[Extracted page text data]

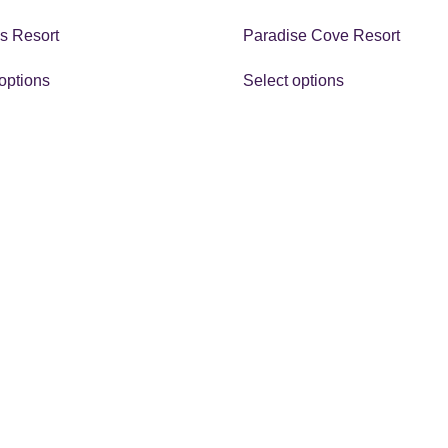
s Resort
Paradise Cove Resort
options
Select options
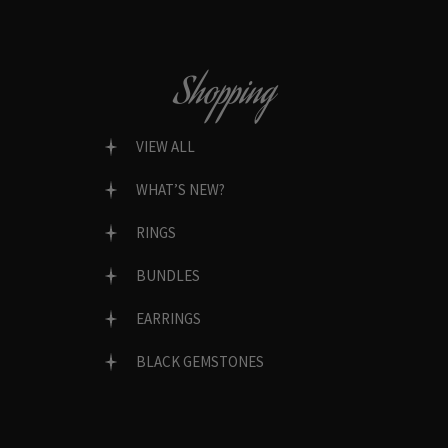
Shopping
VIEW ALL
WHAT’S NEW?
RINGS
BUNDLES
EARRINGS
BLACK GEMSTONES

---

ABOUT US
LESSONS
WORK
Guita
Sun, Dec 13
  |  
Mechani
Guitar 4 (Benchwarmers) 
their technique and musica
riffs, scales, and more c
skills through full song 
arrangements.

→ **Task objective**: In the records above, find the line with "their technique and musica"; write out exactly that line and each one after it, stopping after the line with "arrangements.".

→ **Final answer**:
their technique and musica
riffs, scales, and more c
skills through full song 
arrangements.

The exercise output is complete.